→ YOUR GOAL
Every line of the data below should be printed exactly.

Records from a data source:
• • • • • • •
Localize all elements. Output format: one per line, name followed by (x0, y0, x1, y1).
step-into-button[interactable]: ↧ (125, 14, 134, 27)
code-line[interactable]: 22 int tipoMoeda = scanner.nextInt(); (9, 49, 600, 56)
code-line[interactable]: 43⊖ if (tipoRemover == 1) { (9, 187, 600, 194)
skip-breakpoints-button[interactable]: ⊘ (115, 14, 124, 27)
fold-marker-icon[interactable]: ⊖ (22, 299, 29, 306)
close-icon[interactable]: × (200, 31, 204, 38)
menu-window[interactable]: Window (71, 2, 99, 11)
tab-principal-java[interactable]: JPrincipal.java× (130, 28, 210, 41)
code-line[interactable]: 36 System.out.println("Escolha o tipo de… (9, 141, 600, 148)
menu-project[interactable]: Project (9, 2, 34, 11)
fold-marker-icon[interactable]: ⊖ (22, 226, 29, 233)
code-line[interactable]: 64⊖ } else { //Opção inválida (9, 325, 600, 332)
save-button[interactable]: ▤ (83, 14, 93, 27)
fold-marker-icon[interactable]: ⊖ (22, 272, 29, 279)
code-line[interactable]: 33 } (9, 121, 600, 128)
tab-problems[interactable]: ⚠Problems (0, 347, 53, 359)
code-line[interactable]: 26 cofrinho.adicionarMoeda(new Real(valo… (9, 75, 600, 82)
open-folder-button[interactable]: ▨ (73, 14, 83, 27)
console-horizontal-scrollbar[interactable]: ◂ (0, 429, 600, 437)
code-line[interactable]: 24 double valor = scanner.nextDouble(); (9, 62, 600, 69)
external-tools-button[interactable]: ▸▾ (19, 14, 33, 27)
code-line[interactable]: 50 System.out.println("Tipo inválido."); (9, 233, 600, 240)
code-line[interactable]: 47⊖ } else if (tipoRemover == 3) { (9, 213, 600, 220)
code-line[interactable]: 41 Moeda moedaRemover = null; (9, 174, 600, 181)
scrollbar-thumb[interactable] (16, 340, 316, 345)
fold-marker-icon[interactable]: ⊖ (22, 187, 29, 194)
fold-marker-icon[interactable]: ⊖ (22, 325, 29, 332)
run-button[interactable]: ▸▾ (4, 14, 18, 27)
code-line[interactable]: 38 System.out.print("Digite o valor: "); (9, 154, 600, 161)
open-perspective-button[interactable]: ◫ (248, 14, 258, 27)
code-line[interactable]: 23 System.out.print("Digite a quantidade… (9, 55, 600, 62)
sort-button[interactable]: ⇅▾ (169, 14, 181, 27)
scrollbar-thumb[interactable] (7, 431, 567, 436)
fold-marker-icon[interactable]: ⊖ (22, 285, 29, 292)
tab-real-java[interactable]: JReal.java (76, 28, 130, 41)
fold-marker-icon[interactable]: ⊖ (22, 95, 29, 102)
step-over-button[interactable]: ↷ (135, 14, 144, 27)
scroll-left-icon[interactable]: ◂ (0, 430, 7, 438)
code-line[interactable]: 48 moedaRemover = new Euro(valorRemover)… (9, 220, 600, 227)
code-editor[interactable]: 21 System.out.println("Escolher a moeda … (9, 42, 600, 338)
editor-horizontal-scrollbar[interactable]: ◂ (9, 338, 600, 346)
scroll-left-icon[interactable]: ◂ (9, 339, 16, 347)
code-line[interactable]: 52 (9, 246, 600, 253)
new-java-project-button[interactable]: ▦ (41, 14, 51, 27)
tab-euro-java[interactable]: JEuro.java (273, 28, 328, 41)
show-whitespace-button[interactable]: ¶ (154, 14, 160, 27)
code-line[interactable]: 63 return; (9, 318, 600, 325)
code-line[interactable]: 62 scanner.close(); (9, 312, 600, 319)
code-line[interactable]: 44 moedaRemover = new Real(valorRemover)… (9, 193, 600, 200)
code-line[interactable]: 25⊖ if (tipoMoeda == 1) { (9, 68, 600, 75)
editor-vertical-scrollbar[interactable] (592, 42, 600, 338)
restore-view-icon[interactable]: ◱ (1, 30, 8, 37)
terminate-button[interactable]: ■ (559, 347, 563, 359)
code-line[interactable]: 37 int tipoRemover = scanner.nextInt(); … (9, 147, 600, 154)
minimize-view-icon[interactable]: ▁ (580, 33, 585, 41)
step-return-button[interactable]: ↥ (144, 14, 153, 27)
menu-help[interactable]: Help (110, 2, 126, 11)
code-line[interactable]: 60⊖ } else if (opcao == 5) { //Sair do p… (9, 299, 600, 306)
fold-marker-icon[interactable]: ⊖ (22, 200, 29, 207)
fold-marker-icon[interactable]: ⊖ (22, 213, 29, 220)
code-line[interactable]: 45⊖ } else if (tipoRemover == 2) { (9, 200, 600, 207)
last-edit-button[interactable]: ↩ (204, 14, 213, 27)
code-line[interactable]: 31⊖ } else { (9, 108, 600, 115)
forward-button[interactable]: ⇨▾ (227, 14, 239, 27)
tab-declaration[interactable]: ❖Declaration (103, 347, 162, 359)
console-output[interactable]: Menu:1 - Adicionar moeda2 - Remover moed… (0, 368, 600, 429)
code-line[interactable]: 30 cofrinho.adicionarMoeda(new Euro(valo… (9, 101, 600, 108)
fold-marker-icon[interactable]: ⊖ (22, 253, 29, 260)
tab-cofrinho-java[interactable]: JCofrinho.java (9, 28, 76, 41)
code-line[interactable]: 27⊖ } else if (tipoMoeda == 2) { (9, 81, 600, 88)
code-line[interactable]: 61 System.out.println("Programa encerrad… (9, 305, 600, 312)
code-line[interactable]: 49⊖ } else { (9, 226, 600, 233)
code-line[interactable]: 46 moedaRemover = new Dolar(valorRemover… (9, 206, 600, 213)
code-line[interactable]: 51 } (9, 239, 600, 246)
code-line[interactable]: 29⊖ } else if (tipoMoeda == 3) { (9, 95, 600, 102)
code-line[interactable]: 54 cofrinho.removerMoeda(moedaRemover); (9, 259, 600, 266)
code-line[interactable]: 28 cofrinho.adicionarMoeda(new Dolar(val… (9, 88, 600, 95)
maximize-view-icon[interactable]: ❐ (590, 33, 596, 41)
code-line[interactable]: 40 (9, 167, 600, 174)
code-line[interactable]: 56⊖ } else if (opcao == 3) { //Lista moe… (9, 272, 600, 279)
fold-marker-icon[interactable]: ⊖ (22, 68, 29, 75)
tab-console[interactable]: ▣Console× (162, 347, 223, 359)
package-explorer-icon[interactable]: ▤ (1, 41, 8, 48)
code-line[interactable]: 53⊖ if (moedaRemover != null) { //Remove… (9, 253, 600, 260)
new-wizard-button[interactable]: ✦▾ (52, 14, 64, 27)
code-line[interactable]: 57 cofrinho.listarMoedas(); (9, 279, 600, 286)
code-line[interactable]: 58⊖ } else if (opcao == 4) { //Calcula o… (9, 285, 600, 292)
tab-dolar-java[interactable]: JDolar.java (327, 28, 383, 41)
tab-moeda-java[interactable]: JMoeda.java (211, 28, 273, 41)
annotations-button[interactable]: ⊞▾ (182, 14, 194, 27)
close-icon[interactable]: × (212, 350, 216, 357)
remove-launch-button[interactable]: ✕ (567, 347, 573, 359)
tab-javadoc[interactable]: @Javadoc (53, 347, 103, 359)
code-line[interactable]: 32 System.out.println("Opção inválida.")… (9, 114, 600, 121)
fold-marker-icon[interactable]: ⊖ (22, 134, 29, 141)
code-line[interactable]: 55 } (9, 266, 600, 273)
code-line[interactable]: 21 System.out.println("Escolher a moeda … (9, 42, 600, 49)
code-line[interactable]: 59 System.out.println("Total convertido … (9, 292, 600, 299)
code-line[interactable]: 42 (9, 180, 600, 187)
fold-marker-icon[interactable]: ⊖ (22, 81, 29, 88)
• • • • • • •
→ FINISHED TASK
Localize all elements. Output format: one per line, name followed by (x0, y0, x1, y1).
step-into-button[interactable]: ↧ (125, 14, 134, 27)
code-line[interactable]: 22 int tipoMoeda = scanner.nextInt(); (9, 49, 600, 56)
code-line[interactable]: 43⊖ if (tipoRemover == 1) { (9, 187, 600, 194)
skip-breakpoints-button[interactable]: ⊘ (115, 14, 124, 27)
fold-marker-icon[interactable]: ⊖ (22, 299, 29, 306)
close-icon[interactable]: × (200, 31, 204, 38)
menu-window[interactable]: Window (71, 2, 99, 11)
tab-principal-java[interactable]: JPrincipal.java× (130, 28, 210, 41)
code-line[interactable]: 36 System.out.println("Escolha o tipo de… (9, 141, 600, 148)
menu-project[interactable]: Project (9, 2, 34, 11)
fold-marker-icon[interactable]: ⊖ (22, 226, 29, 233)
code-line[interactable]: 64⊖ } else { //Opção inválida (9, 325, 600, 332)
save-button[interactable]: ▤ (83, 14, 93, 27)
fold-marker-icon[interactable]: ⊖ (22, 272, 29, 279)
code-line[interactable]: 33 } (9, 121, 600, 128)
tab-problems[interactable]: ⚠Problems (0, 347, 53, 359)
code-line[interactable]: 26 cofrinho.adicionarMoeda(new Real(valo… (9, 75, 600, 82)
open-folder-button[interactable]: ▨ (73, 14, 83, 27)
console-horizontal-scrollbar[interactable]: ◂ (0, 429, 600, 437)
code-line[interactable]: 24 double valor = scanner.nextDouble(); (9, 62, 600, 69)
external-tools-button[interactable]: ▸▾ (19, 14, 33, 27)
code-line[interactable]: 50 System.out.println("Tipo inválido."); (9, 233, 600, 240)
code-line[interactable]: 47⊖ } else if (tipoRemover == 3) { (9, 213, 600, 220)
code-line[interactable]: 41 Moeda moedaRemover = null; (9, 174, 600, 181)
scrollbar-thumb[interactable] (16, 340, 316, 345)
fold-marker-icon[interactable]: ⊖ (22, 187, 29, 194)
fold-marker-icon[interactable]: ⊖ (22, 325, 29, 332)
run-button[interactable]: ▸▾ (4, 14, 18, 27)
code-line[interactable]: 38 System.out.print("Digite o valor: "); (9, 154, 600, 161)
open-perspective-button[interactable]: ◫ (248, 14, 258, 27)
code-line[interactable]: 23 System.out.print("Digite a quantidade… (9, 55, 600, 62)
sort-button[interactable]: ⇅▾ (169, 14, 181, 27)
scrollbar-thumb[interactable] (7, 431, 567, 436)
fold-marker-icon[interactable]: ⊖ (22, 285, 29, 292)
tab-real-java[interactable]: JReal.java (76, 28, 130, 41)
fold-marker-icon[interactable]: ⊖ (22, 95, 29, 102)
step-over-button[interactable]: ↷ (135, 14, 144, 27)
scroll-left-icon[interactable]: ◂ (0, 430, 7, 438)
code-line[interactable]: 48 moedaRemover = new Euro(valorRemover)… (9, 220, 600, 227)
code-editor[interactable]: 21 System.out.println("Escolher a moeda … (9, 42, 600, 338)
editor-horizontal-scrollbar[interactable]: ◂ (9, 338, 600, 346)
scroll-left-icon[interactable]: ◂ (9, 339, 16, 347)
code-line[interactable]: 52 (9, 246, 600, 253)
new-java-project-button[interactable]: ▦ (41, 14, 51, 27)
tab-euro-java[interactable]: JEuro.java (273, 28, 328, 41)
show-whitespace-button[interactable]: ¶ (154, 14, 160, 27)
code-line[interactable]: 63 return; (9, 318, 600, 325)
code-line[interactable]: 62 scanner.close(); (9, 312, 600, 319)
code-line[interactable]: 44 moedaRemover = new Real(valorRemover)… (9, 193, 600, 200)
code-line[interactable]: 25⊖ if (tipoMoeda == 1) { (9, 68, 600, 75)
editor-vertical-scrollbar[interactable] (592, 42, 600, 338)
restore-view-icon[interactable]: ◱ (1, 30, 8, 37)
terminate-button[interactable]: ■ (559, 347, 563, 359)
code-line[interactable]: 37 int tipoRemover = scanner.nextInt(); … (9, 147, 600, 154)
minimize-view-icon[interactable]: ▁ (580, 33, 585, 41)
step-return-button[interactable]: ↥ (144, 14, 153, 27)
menu-help[interactable]: Help (110, 2, 126, 11)
code-line[interactable]: 60⊖ } else if (opcao == 5) { //Sair do p… (9, 299, 600, 306)
fold-marker-icon[interactable]: ⊖ (22, 200, 29, 207)
fold-marker-icon[interactable]: ⊖ (22, 213, 29, 220)
code-line[interactable]: 45⊖ } else if (tipoRemover == 2) { (9, 200, 600, 207)
last-edit-button[interactable]: ↩ (204, 14, 213, 27)
code-line[interactable]: 31⊖ } else { (9, 108, 600, 115)
forward-button[interactable]: ⇨▾ (227, 14, 239, 27)
tab-declaration[interactable]: ❖Declaration (103, 347, 162, 359)
console-output[interactable]: Menu:1 - Adicionar moeda2 - Remover moed… (0, 368, 600, 429)
code-line[interactable]: 30 cofrinho.adicionarMoeda(new Euro(valo… (9, 101, 600, 108)
fold-marker-icon[interactable]: ⊖ (22, 253, 29, 260)
tab-cofrinho-java[interactable]: JCofrinho.java (9, 28, 76, 41)
code-line[interactable]: 27⊖ } else if (tipoMoeda == 2) { (9, 81, 600, 88)
code-line[interactable]: 61 System.out.println("Programa encerrad… (9, 305, 600, 312)
code-line[interactable]: 49⊖ } else { (9, 226, 600, 233)
code-line[interactable]: 46 moedaRemover = new Dolar(valorRemover… (9, 206, 600, 213)
code-line[interactable]: 51 } (9, 239, 600, 246)
code-line[interactable]: 29⊖ } else if (tipoMoeda == 3) { (9, 95, 600, 102)
code-line[interactable]: 54 cofrinho.removerMoeda(moedaRemover); (9, 259, 600, 266)
code-line[interactable]: 28 cofrinho.adicionarMoeda(new Dolar(val… (9, 88, 600, 95)
maximize-view-icon[interactable]: ❐ (590, 33, 596, 41)
code-line[interactable]: 40 (9, 167, 600, 174)
code-line[interactable]: 56⊖ } else if (opcao == 3) { //Lista moe… (9, 272, 600, 279)
fold-marker-icon[interactable]: ⊖ (22, 68, 29, 75)
tab-console[interactable]: ▣Console× (162, 347, 223, 359)
package-explorer-icon[interactable]: ▤ (1, 41, 8, 48)
code-line[interactable]: 53⊖ if (moedaRemover != null) { //Remove… (9, 253, 600, 260)
new-wizard-button[interactable]: ✦▾ (52, 14, 64, 27)
code-line[interactable]: 57 cofrinho.listarMoedas(); (9, 279, 600, 286)
code-line[interactable]: 58⊖ } else if (opcao == 4) { //Calcula o… (9, 285, 600, 292)
tab-dolar-java[interactable]: JDolar.java (327, 28, 383, 41)
tab-moeda-java[interactable]: JMoeda.java (211, 28, 273, 41)
annotations-button[interactable]: ⊞▾ (182, 14, 194, 27)
close-icon[interactable]: × (212, 350, 216, 357)
remove-launch-button[interactable]: ✕ (567, 347, 573, 359)
tab-javadoc[interactable]: @Javadoc (53, 347, 103, 359)
code-line[interactable]: 32 System.out.println("Opção inválida.")… (9, 114, 600, 121)
fold-marker-icon[interactable]: ⊖ (22, 134, 29, 141)
code-line[interactable]: 55 } (9, 266, 600, 273)
code-line[interactable]: 21 System.out.println("Escolher a moeda … (9, 42, 600, 49)
code-line[interactable]: 59 System.out.println("Total convertido … (9, 292, 600, 299)
code-line[interactable]: 42 (9, 180, 600, 187)
fold-marker-icon[interactable]: ⊖ (22, 81, 29, 88)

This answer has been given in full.